Over the last decade, the dapper Danish designer (and unwavering aficionado of knee socks) has garnered quite a reputation with his colorful creations and fanciful presentations that more often than not resemble installation art rather than run-of-the-mill runway shows. Along the way, he’s built himself an impressive empire of sorts, with standalone stores in Oslo and his home base of Copenhagen, a growing list of global retailers, and an online emporium. Clearly, there’s a method to the whimsical madness.
A man of many hats, literally and figuratively, the Scandinavian wunderkind has had to hang one up, at least temporarily, to attend to his latest project, the unveiling of his first U.S. store (456 Broome Street, NYC). We caught up with him on the eve of the grand opening…
Are you bummed out to be missing Coachella and performing with your band, Trentemøller, this weekend?
Well, I had to attend to the shop and hang out in New York, so there’s another drummer playing.
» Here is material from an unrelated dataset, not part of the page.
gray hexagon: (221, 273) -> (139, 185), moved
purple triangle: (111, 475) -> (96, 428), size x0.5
But I’ve been playing drums for 28 years, even before I got my shoes on. I have been with Trentemøller for six years and they’re on tour now, but I’ll rejoin in May. I’m also playing with another project that is completely the opposite, with a 75-year-old poet type. He reads from his work and we do a bit of this Scandinavian thing. That’s just some of the other stuff going on. I just became a dad, so I’m trying to just pick the good projects.
Is there a difference between the design world and the music world?
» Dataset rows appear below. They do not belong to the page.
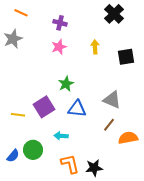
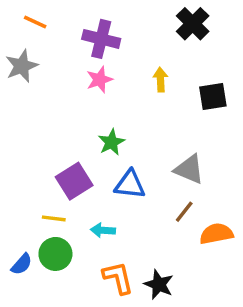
purple cross: (60, 23) -> (101, 39), size x1.5
yellow line: (18, 115) -> (54, 218), moved
black star: (94, 168) -> (159, 284), turned 30

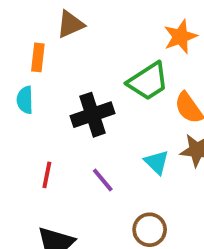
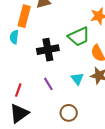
orange rectangle: (38, 57) -> (24, 16), size x1.5
red line: (47, 175) -> (18, 90), moved

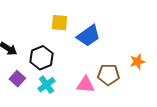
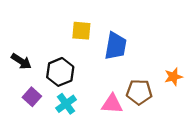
blue trapezoid: (88, 36) -> (116, 46), turned -45

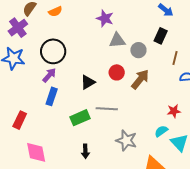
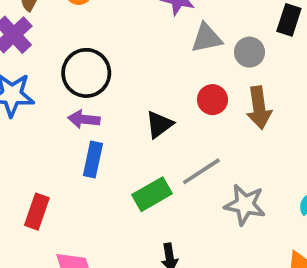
purple arrow: (49, 75) -> (84, 119), turned -119
brown arrow: (140, 79) -> (259, 108), turned 140
gray line: (107, 109) -> (201, 171), turned -30
gray star: (126, 140) -> (245, 205), moved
Not really. For me, it’s the same attitude, just playing with identity. Dressing up, less fashion, more costume, but I’m still trying to build a something that people respond to.
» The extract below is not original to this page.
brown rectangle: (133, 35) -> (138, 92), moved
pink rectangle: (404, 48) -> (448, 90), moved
How did the New York store come about?
We were looking for a few years. But recently, Rune, who had worked with me for a number of years, decided to move to New York. And we thought, hey, maybe this is a chance for us to start something. And that’s really how it got going on the fast track. But also America has been really good to me and we’ve been selling across the country at some great retailers, so I wanted to give something back.
How is this new store different?
Well, it’s always the same attitude that I build into my work, my world, my universe. It’s on the same wave. But how people will approach it, I guess we’ll find out. It’s a little bit inspired by my kitchen and my bedroom. We had this installation prepared in Denmark, but it got stuck in customs. It arrived too late on Tuesday, so now we’re just trying to sell it. Maybe that will be a new business.
How conscious are you of growing your business, your brand?
Sometimes, I think maybe I should do something else. But I don’t think they would ever give me a job at the bank, even though I’m very good at mathematics. I’ve also thought about changing my name, but people might recognize me in the streets, so I might trim a few centimeters off my legs [he’s quite tall]. It is getting bigger, but nothing has ever really been planned out.
Would you ever do a fast-fashion collaboration?
No. I love collaborating, but not on anything too obvious. I have become much more interested in product design. I’ve been working with a Dutch-Canadian company on baby hardware, like strollers.
Do you have any favorite New York hangouts?
I haven’t had time, but maybe on Saturday I’ll go to Marlow & Sons in Brooklyn. They have lovely food that you can eat outside while looking at the bridge. We’ve also been doing a lot of building, so I’ve discovered that New York has a lot of really nice hardware stores that have been very useful. And I love to go up the road here, from Broome Street into Chinatown and get a twenty-minute foot massage. That’s pretty nice!